We all want to live in a safe society. The idea of living in a world where we can be harmed or killed at any time scares us more than we usually think about, and we try to put measures in place to mitigate the risk of something happening to us. It is reasonable to be cautious about our own personal risk, but when do we cross the line from being cautious to delusional? Like many things, it is a blurry border.
Western society has for many years been predicated on the concept that individual sovereignty is the primary goal. Especially in America, we have been brought up to believe that we are the land of the free and the home of the brave. I grew up on that saying. We believed in it so strongly that our military has fought wars around the world trying to stop the spread of ideologies that oppress individual liberty.
Like many things, however, as time moves on the ideals get shifted to the point that it becomes corrupted. We have added more and more restrictions as our rulebooks continue to bloat into an unmanageable mess. Endless regulations and prohibitions are choking our freedoms out one at a time. What used to be a reasonably free nation has turned into a quasi-socialist state, and there is no end to the madness in sight.
The primary reason for this is our incessant need to try to control the uncontrollable. We put restrictions on our citizens in the name of public safety, and punish people before they ever really do anything wrong in the hope that doing so will prevent something bad from happening. We put speed limits on our roads to reduce the chances of accidents. You can’t start a business without a government issued license, because we’re afraid of bad actors so we want everyone to be supervised. In places like California, you can’t even make modifications to your own home without approval from the local authorities because people think you might do something that endangers yourself or others.

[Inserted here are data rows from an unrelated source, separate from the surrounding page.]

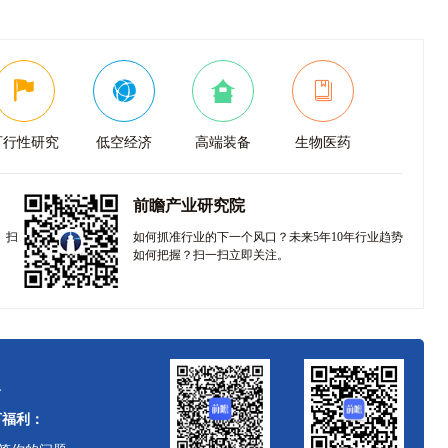
可行性研究
低空经济
高端装备
生物医药
前瞻产业研究院
。扫
如何抓准行业的下一个风口？未来5年10年行业趋势
如何把握？扫一扫立即关注。
人
下福利：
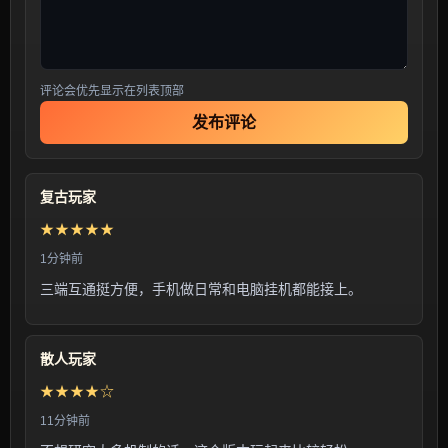
评论会优先显示在列表顶部
发布评论
复古玩家
★★★★★
1分钟前
三端互通挺方便，手机做日常和电脑挂机都能接上。
散人玩家
★★★★☆
11分钟前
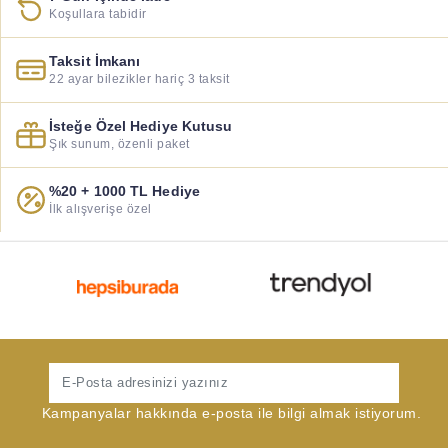
Koşullara tabidir
Taksit İmkanı
22 ayar bilezikler hariç 3 taksit
İsteğe Özel Hediye Kutusu
Şık sunum, özenli paket
%20 + 1000 TL Hediye
İlk alışverişe özel
Gönder
Kampanyalar hakkında e-posta ile bilgi almak istiyorum.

I’ve written a couple of times now about the slippery slope, and our mentality about law is another prime example of this terrible effect. It used to be that we focused on putting in place penalties for crimes committed against people, but today we are trying to simply pile as many rules on top of us as we can in the hopes that it will stop bad people from doing bad things. We just won’t accept that fact that you can’t legislate good behavior, and the rules we pass only affect those who wouldn’t do the bad things we’re afraid of anyway.
That is the crux of the issue, in my personal opinion. We are so fixated on creating a safe environment that we convince ourselves that people are inherently good and we just need a good enough rulebook to prevent the random things that people do. We believe that crime is an accident that we can prevent with enough preparation. The truth is that people have both good and bad inside them, and no amount of iron fist legislation will ever change that. If someone wants to do harm, they will find a way.

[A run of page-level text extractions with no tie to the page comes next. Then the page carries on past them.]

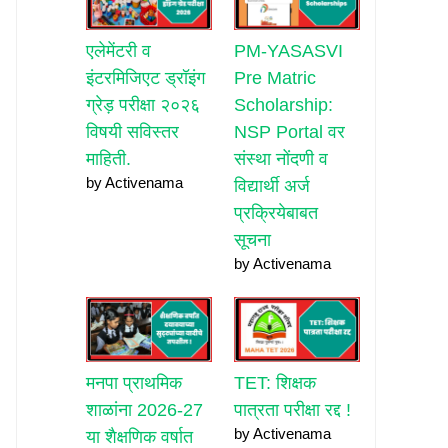
एलेमेंटरी व
PM-YASASVI
इंटरमिजिएट ड्रॉइंग
Pre Matric
ग्रेड़ परीक्षा २०२६
Scholarship:
विषयी सविस्तर
NSP Portal वर
माहिती.
संस्था नोंदणी व
by Activenama
विद्यार्थी अर्ज
प्रक्रियेबाबत
सूचना
by Activenama
मनपा प्राथमिक
TET: शिक्षक
शाळांना 2026-27
पात्रता परीक्षा रद्द !
by Activenama
या शैक्षणिक वर्षात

The longer we go ignoring this basic fact, the worse things will get for the people who just want to go about their lives. Preventative laws are simply wrong, because we end up punishing people who have done nothing wrong. A crime is something that brings harm to someone, but these rules we put in place are about things that don’t harm anyone. Until a person reaches the point where they have actually hurt someone else, we should have no fear of the law. This is called the “non-aggression principle“.

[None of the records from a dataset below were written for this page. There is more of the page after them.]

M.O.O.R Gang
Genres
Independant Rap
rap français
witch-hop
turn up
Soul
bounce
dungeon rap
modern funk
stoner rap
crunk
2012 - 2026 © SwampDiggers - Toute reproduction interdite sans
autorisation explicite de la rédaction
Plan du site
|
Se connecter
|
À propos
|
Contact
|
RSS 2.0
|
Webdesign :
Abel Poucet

If we extol logic as one of the premier features of we human beings, then we must stop making emotional decisions and start using reasonable starting points for the ways in which we regulate our society. We have more than three hundred million people in our country, and each is an individual with their own hopes and dreams. Putting any rules in place at all will infringe on those individual desires, but we accept that a certain level of restriction is required to maintain the peace. Knowing this, our goal should be to create as few rules as possible so we minimize the effects on individual people.
A good starting point would be to use the non-aggression principle as the primary node for deciding whether a law should be passed. We should always be asking ourselves: does this punish someone for actually causing direct harm, or are we just trying to prevent people from being bad? If the answer is the latter, the law should be discarded. If we value our freedom, then we should be skeptical of any law at all, but even more so about those laws intended to regulate our behavior through prevention.
What do you think about the law? Is it a useful tool or a dangerous, bloated mess? How much regulation can you accept in your life? What would it take for you to rebel against the system? As we move into the future, it is clear that things are only going to get worse. It seems like there is nothing we can do about it, but perhaps it might not be too late to take a hard look at the path we’re on and find a different way.